(Stored dataset items)
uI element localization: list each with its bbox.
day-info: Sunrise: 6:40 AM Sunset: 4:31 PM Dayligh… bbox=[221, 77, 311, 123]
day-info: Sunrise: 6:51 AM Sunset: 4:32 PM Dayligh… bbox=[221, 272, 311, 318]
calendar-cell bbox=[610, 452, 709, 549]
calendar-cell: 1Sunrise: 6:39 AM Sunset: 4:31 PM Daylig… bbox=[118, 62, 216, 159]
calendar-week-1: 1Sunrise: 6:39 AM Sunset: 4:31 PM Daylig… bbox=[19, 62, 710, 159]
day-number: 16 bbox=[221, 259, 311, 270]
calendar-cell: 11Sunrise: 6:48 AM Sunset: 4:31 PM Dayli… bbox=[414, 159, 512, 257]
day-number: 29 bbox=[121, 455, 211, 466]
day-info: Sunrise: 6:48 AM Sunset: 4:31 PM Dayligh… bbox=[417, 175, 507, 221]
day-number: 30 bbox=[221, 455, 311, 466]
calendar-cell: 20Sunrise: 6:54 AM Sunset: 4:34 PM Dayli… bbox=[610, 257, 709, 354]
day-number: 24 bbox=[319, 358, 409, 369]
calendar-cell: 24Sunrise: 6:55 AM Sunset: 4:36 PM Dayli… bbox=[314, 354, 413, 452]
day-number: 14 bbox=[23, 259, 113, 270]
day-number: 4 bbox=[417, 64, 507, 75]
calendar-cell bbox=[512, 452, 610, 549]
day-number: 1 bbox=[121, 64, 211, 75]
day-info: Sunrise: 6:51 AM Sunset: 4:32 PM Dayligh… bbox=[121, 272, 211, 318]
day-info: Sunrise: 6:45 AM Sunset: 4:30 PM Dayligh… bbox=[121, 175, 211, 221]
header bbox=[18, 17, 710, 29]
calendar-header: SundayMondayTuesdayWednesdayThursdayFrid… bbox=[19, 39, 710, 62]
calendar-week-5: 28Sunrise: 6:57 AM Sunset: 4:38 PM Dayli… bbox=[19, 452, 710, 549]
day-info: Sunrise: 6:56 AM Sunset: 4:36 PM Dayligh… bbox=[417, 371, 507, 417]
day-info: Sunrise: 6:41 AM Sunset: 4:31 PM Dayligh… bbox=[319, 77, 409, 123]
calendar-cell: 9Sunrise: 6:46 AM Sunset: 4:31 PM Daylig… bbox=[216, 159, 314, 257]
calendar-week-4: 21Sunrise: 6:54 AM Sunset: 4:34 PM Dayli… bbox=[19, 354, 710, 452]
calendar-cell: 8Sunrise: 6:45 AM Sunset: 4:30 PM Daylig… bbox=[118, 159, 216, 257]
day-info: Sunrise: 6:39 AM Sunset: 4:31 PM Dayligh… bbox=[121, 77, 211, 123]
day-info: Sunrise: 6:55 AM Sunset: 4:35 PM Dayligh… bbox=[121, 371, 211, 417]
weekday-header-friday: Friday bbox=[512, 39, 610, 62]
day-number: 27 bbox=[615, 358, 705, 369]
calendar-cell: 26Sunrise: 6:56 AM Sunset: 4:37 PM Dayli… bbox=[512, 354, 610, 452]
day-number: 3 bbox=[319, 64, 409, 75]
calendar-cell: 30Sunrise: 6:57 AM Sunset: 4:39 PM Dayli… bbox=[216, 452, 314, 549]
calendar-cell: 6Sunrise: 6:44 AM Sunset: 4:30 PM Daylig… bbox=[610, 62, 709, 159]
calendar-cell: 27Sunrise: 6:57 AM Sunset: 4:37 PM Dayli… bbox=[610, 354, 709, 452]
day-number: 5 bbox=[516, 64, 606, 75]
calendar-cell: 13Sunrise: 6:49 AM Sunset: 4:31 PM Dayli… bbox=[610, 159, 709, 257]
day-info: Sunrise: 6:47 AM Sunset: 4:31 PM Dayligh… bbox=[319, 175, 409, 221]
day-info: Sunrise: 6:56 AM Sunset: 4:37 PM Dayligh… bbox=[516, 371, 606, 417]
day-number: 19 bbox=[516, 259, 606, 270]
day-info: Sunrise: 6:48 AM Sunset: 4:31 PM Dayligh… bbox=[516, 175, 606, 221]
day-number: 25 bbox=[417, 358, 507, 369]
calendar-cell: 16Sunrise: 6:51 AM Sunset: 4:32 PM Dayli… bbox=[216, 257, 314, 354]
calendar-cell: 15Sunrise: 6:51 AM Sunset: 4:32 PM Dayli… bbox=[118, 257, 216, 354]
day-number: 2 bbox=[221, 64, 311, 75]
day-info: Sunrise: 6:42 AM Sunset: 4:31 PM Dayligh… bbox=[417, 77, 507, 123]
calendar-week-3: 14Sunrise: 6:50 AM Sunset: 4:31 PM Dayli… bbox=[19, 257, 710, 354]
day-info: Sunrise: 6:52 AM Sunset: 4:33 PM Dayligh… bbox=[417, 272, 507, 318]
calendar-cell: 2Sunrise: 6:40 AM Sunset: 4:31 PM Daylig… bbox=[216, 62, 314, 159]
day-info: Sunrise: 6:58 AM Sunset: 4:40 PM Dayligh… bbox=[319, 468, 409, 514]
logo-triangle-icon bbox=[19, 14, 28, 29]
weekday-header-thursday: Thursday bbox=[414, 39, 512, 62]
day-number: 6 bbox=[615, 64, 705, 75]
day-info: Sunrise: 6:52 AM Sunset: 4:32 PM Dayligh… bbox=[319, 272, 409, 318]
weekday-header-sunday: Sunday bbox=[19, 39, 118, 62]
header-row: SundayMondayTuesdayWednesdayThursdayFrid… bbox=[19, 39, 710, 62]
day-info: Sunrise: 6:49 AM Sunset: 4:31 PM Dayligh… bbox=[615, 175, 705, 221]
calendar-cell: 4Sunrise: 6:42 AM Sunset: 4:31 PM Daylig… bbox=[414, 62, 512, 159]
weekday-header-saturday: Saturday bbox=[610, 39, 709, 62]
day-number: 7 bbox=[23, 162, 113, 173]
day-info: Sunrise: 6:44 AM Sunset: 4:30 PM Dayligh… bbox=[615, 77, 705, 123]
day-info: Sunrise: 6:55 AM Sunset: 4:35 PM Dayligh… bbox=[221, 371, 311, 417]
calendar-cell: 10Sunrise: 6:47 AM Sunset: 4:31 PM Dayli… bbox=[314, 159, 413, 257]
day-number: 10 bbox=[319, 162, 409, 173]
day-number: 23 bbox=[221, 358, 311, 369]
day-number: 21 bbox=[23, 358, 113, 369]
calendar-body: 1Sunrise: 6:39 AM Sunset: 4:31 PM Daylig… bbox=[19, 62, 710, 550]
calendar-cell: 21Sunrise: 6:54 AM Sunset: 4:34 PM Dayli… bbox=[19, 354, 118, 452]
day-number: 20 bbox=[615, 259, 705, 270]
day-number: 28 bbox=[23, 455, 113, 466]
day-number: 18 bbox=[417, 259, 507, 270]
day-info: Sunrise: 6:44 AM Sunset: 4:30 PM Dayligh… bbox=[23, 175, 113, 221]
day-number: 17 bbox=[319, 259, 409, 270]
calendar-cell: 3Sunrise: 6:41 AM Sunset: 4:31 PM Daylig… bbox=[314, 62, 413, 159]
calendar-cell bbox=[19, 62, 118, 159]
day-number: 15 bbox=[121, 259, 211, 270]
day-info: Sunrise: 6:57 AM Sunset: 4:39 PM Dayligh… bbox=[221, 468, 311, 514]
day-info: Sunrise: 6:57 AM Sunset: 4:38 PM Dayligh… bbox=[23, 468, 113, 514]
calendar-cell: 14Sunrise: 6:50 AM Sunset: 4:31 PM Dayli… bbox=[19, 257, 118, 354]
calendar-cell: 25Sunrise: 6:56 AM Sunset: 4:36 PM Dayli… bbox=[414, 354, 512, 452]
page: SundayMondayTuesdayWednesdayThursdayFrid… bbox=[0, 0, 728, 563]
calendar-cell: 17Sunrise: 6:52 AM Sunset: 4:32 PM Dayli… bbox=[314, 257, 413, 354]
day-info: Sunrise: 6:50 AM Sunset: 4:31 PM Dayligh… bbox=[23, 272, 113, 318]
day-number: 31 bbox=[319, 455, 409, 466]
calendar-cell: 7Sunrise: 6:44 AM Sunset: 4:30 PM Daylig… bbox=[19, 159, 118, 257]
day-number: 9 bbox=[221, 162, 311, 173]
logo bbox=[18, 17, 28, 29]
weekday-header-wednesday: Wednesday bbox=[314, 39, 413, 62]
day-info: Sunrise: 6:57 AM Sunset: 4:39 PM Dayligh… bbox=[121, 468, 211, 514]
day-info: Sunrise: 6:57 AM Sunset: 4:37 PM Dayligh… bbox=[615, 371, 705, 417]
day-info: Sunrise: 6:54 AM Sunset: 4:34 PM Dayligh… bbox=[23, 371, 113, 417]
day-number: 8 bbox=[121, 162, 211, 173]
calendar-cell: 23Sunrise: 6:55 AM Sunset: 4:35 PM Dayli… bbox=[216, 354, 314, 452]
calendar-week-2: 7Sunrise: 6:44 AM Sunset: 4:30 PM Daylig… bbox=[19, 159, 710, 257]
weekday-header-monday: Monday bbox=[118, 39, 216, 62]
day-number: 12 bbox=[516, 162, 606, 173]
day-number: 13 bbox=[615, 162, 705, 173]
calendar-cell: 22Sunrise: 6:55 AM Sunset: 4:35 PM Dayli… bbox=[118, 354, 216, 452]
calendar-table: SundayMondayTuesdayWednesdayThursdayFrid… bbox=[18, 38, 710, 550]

ABOUT THIS TASK:
Search the records for the word "SundayMondayTuesdayWednesdayThursdayFrid". Copy each line where it appears.

OUTPUT FOR THIS EXERCISE:
calendar-header: SundayMondayTuesdayWednesdayThursdayFrid… bbox=[19, 39, 710, 62]
header-row: SundayMondayTuesdayWednesdayThursdayFrid… bbox=[19, 39, 710, 62]
page: SundayMondayTuesdayWednesdayThursdayFrid… bbox=[0, 0, 728, 563]
calendar-table: SundayMondayTuesdayWednesdayThursdayFrid… bbox=[18, 38, 710, 550]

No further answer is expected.